FDA Approved Cancer Drug Reverses Fatal Motor Neuron Disease in Mice
A breakthrough study revealed that reversing muscle damage in children affected with ‘floppy baby syndrome’ or spinal muscular atrophy, the leading genetic cause of death in children, may be possible with a protein boosting drug.
Spinal muscular atrophy, caused by a genetic defect that abnormally codes the SMN protein, which plays a crucial role in the survival of motor neurons leading to the wasting of voluntary muscles in the arms and legs of infants and children, affects one in 6,000 births, according to statistics from Families of SMA Community.
Doctors have previously known that the disease targets the body’s nerve cells, causing those affected to have little or no control over their movements.
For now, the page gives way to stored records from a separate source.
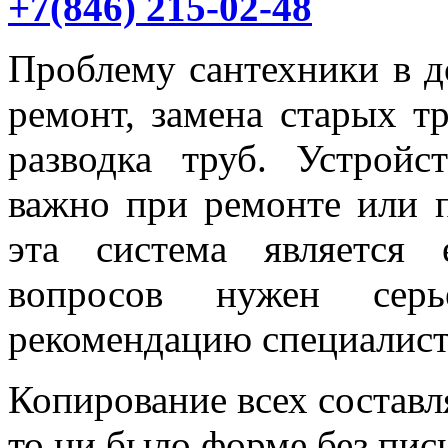
+7(846) 215-02-48
Проблему сантехники в д
ремонт, замена старых т
разводка труб. Устрой
важно при ремонте или п
эта система является
вопросов нужен серь
рекомендацию специалист
Копирование всех составл
то ни было форме без пи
Researchers at the University of Edinburgh conducted a study on mice, and found that the disease not only causes nerve damage, but also reduces the blood supply to muscle tissue.
Scientists previously thought that the muscle damage was a result of the nerve damage from the disease, however researcher revealed that the muscles in the mice affected with SMA started to weaken even before the nerves deteriorated.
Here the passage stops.